- **Activity**
Copy the records below exactly, leaving out every picture.

Collected data:

-=-=-

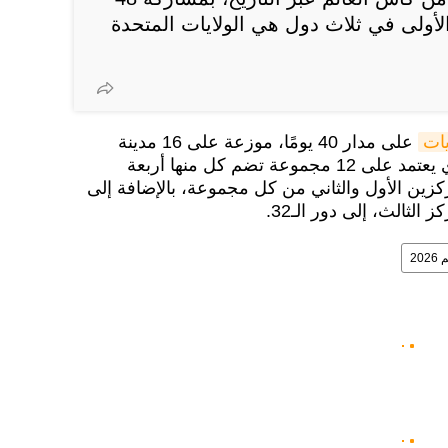
 الأولى في ثلاث دول هي الولايات المتحدة
على مدار 40 يومًا، موزعة على 16 مدينة
مضيفة، وفق النظام الجديد الذي يعتمد على 12 مجموعة تضم كل منها أربعة
كزين الأول والثاني من كل مجموعة، بالإضافة إلى
الثالث، إلى دور الـ32.
20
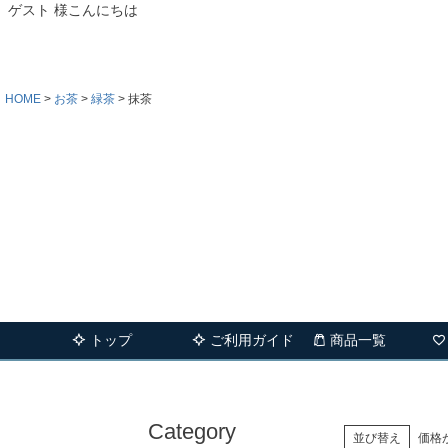
ゲスト 様こんにちは
HOME
お茶
緑茶
抹茶
トップ
ご利用ガイド
商品一覧
Category
並び替え
価格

-=-=-

- **Exercise solution**
 الأولى في ثلاث دول هي الولايات المتحدة
على مدار 40 يومًا، موزعة على 16 مدينة
مضيفة، وفق النظام الجديد الذي يعتمد على 12 مجموعة تضم كل منها أربعة
كزين الأول والثاني من كل مجموعة، بالإضافة إلى
الثالث، إلى دور الـ32.
20
ゲスト 様こんにちは
HOME
お茶
緑茶
抹茶
トップ
ご利用ガイド
商品一覧
Category
並び替え
価格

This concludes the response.